**Entries provided**
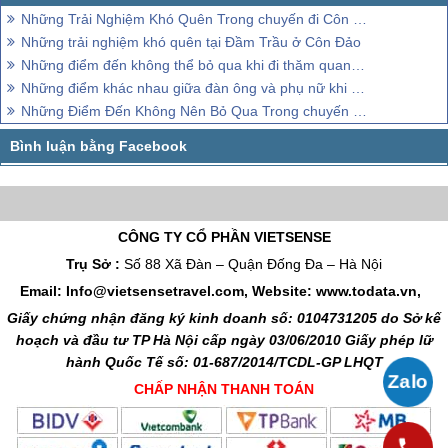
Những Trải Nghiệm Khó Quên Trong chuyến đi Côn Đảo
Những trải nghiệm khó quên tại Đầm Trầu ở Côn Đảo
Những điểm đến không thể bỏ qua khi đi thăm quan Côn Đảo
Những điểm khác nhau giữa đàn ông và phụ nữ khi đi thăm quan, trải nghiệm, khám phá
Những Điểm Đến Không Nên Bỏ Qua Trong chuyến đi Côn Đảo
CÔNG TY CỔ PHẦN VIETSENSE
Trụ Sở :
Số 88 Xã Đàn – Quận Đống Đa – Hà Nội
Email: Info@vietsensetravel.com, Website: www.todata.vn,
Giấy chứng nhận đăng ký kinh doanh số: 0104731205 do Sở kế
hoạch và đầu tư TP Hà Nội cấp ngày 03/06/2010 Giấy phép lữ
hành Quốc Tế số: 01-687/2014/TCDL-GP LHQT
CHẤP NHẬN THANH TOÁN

==

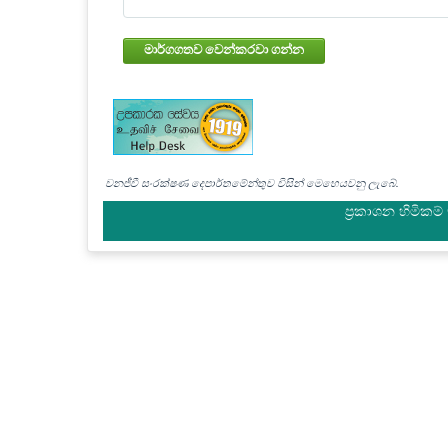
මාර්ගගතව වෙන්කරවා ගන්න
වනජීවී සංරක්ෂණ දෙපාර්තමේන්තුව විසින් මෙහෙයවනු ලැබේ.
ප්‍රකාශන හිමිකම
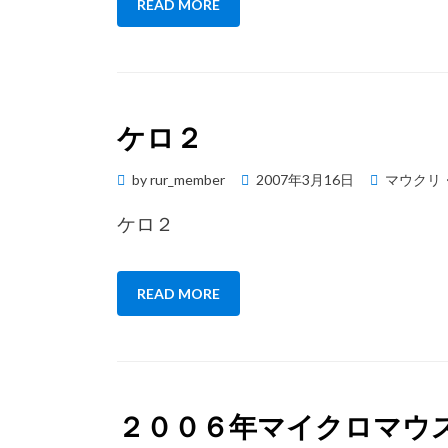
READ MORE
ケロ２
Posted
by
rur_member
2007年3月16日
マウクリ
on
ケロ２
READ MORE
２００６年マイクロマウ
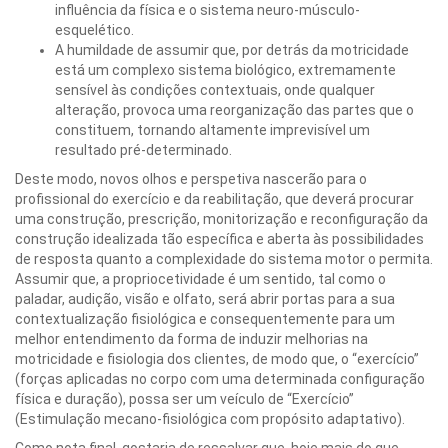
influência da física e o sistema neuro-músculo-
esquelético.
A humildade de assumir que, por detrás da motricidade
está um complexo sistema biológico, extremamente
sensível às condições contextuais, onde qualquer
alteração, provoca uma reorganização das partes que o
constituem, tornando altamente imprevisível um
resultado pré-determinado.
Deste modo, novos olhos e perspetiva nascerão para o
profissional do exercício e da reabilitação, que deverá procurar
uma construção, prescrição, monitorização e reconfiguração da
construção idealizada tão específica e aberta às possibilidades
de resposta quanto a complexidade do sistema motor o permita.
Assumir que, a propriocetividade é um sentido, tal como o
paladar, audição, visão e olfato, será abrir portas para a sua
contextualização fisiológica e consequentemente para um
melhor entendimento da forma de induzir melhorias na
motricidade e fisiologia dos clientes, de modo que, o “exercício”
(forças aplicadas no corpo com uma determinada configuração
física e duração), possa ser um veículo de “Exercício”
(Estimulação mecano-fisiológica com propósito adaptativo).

--

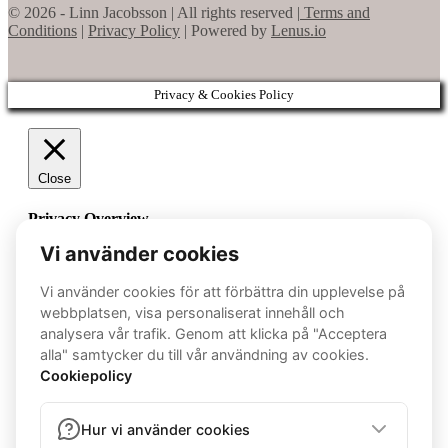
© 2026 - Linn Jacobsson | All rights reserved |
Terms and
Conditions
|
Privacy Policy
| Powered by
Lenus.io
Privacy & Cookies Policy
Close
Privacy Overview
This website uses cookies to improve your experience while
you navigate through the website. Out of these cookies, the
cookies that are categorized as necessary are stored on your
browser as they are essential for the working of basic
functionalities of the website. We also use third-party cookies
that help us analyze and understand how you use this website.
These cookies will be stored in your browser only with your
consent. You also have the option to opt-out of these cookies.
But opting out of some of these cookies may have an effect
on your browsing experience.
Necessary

**Your instructions**
Restate word for word the lines in the material above from the one with "(forças aplicadas no" to the one with "(Estimulação mecano-fisiológica com"; both of those lines count, and nothing else does.

**Answer to this problem**
(forças aplicadas no corpo com uma determinada configuração
física e duração), possa ser um veículo de “Exercício”
(Estimulação mecano-fisiológica com propósito adaptativo).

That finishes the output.